Sr. No. Track Layout Laptime (s)
On track Optimum Dynamics IPG MATLAB
Without Maps % error With Maps % error Without Maps % error With Maps avg % error Without Maps % error With Maps % error
1 Acceleration 4.24 3.7 12.74% 3.81 10.04% 3.79 10.61% 3.95 6.79% 3.85 9.20% 4.1 3.30%
2 Skidpad 5.03 4.4 12.52% 4.54 9.82% 4.48 10.93% 4.67 7.13% 4.54 9.74% 4.95 1.59%
3 Autocross 76.54 67.67 11.59% 69.76 8.85% 68.69 10.26% 71.63 6.42% 69.67 8.98% 74.54 2.61%
4 Endurance 1483.92 1295.58 12.69% 1335.65 9.99% 1300.98 12.33% 1356.60 8.58% 1377.58 7.17% 1449.97 2.29%
5 Autocross with maximum 12.5m corners radius 90.26 78.76 12.74% 81.20 10.04% 80.69 10.60% 84.14 6.78% 84.26 6.65% 88.69 1.74%
6 Autocross with maximum 40m corner radius 69.42 58.05 16.38% 59.85 13.79% 60.18 13.31% 62.75 9.60% 66.25 4.57% 67.78 2.36%
Table 3: Laptimes
CONCLUSION
The aerodynamic maps were prepared using CFD simulations pertaining to all the various dynamic conditions which the vehicle will experience during the run. These Aeromaps of pitch, yaw, roll and heave were then incorporated in the Vehicle Dynamics MATLAB model to obtain Lap times for various events. Similarly, the data from aerodynamic maps was modelled in the open-source lap time simulation softwares like IPG and Optimum Dynamics to verify the results. These results were then compared to actual track tests. The MATLAB simulation results for the AutoCross event without the aerodynamic maps showed a deviation of 8.98 % from actual runs, whereas the simulations using the aerodynamic maps showed 2.61 % deviation. Thus, incorporating aeromaps in the model helped to reduce the error by 70.93 % and obtain accurate lap times simulation. This further helps in optimizing the vehicle integration and choosing the best vehicle setup for the event.

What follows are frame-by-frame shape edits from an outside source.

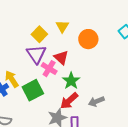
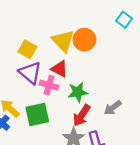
yellow triangle: (62, 26) -> (63, 41), moved, size x1.5
green star: (71, 81) -> (78, 92), turned -30
green square: (33, 90) -> (37, 115), turned 30

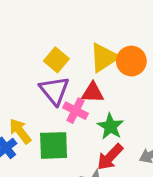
yellow triangle: (63, 41) -> (104, 58), turned 30
red triangle: (59, 69) -> (93, 93), turned -36
green star: (78, 92) -> (110, 126), turned 30

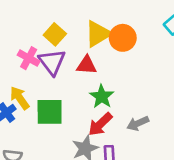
pink cross: (75, 111) -> (29, 58), moved

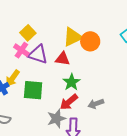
yellow square: (55, 34) -> (28, 33), moved
purple triangle: (52, 62) -> (38, 54), turned -40
yellow arrow: (20, 98) -> (13, 78), turned -114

The Aerodynamic maps can be further improved by incorporating the data from the steering angle, and wind speed. Further, the yaw, pitch and roll can be incorporated in a single map to obtain a 5D map with Cl and Cd. These improvements to the aeromaps will help in reducing the deviations from the actual runs. The MATLAB model can also be further tuned to be more sensitive to changes in ride height and dynamic conditions and thus, further improvements can be made. Thus, the methodology, procedure, results, and observations of using Aerodynamic maps to tune the vehicle Dynamic model of the FSAE race car have been discussed in this paper and the areas of further research have also been discussed.